Du temps de Clemente Cooling
Dans ce récit, un narrateur, forcement très proche (jusqu'à quel point ?) de l'auteur, évoque un organiste français qui fut son professeur d'harmonie. Mais nous sommes chez
Felisberto Hernández, et il ne va pas nous parler de suite de ce qui est censé être le sujet de son texte. Non, nous allons commencer par un détour, une ballade, le trajet d'un bus, les maisons qui sont là et qui n'étaient pas exactement les mêmes à une certaine époque. Et puis nous rentrons dans une de ces maisons, nous découvrons ses habitants, un fou qui a des crises, sa mère, ses trois soeurs. L'auteur prend le temps nous faisons des tours et détours au gré de sa mémoire. Et puis nous découvrons un neveu musicien, qui prend des leçons avec Clemente Colling, dont nous faisons enfin la connaissance et qui ne nous quittera plus jusqu'à la fin du récit.
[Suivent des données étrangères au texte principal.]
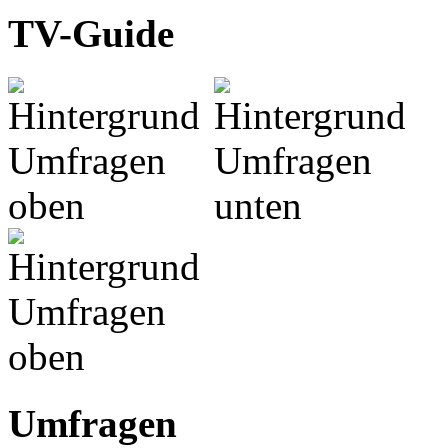
TV-Guide
Umfragen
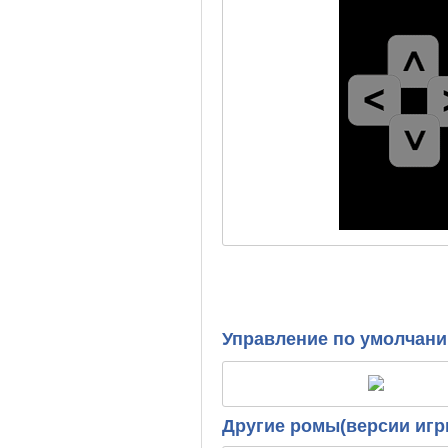
Управление по умолчан
Другие ромы(версии игр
C'est étrange, fascinant, cela demande de l'attention, certaines phrases dans leurs méandres ont besoin de plusieurs lectures, mais c'est prodigieux de finesse, poésie, d'un charme évanescent et légèrement délétère, comme des fleurs qui commenceraient un peu à pourrir dans leur vase. D'une folle originalité, et d'une liberté absolue. Difficile d'oublier un tel texte.
Le cheval perdu
Felisberto Hernández remonte encore d'avantage dans son passé, et évoque le souvenir de Celina, son professeur de piano. Nous le découvrons enfant attendant dans un salon, dont les meubles sont sous des housses blanches, et différents objets livrés à sa curiosité d'enfant. Car Celina arrive en retard lui laissant le temps d'imaginer, de s'approprier sa personne à travers les objets qui constituent son cadre de vie. Et puis nous suivons des leçons, nous découvrons Celina par les yeux de l'enfant à qui elle donnait des leçons. Une grande fascination et une grande attirance marquent les sentiments du petit garçon pour son professeur, un professeur qui peut pourtant être sévère et exigeant.
Un enfant devenu adulte, mais qui passe pourtant toujours beaucoup de temps avec Celina et le petit garçon qu'il fut dans les étranges labyrinthes de la mémoire et du souvenir.
Epoustouflant de virtuosité, de sensualité, l'auteur tel un funambule dansant au bord du vide, explore des territoires dangereux et instables de son passé, jamais vraiment quitté, au risque d'y perdre sa vie de maintenant. Une littérature de l'essentiel et du vital.
Terres de mémoire
L'auteur jeune homme marié part dans une tournée de pianiste, avec un autre musicien. le voyage en train se met à évoquer pour lui un autre voyage, fait pendant son adolescence, où il a déjà eu l'occasion de jouer du piano et de faire des rencontres importantes. Mais le présent, et son compagnon de voyage ne se laissent pas toujours oublier, et interfèrent avec le voyage dans les souvenirs.
Toujours aussi impressionnant que les deux textes précédents, avec une tonalité encore différente, le récit semble plus présent en tant que tel dans ce troisième récit. La frustration en est d'autant plus grande, puisque le texte est inachevé, et on aimerait connaître la suite, et voir comment l'auteur allait conclure ce qu'il avait si brillamment commencé. Tel quel, c'est un grand moment de lecture.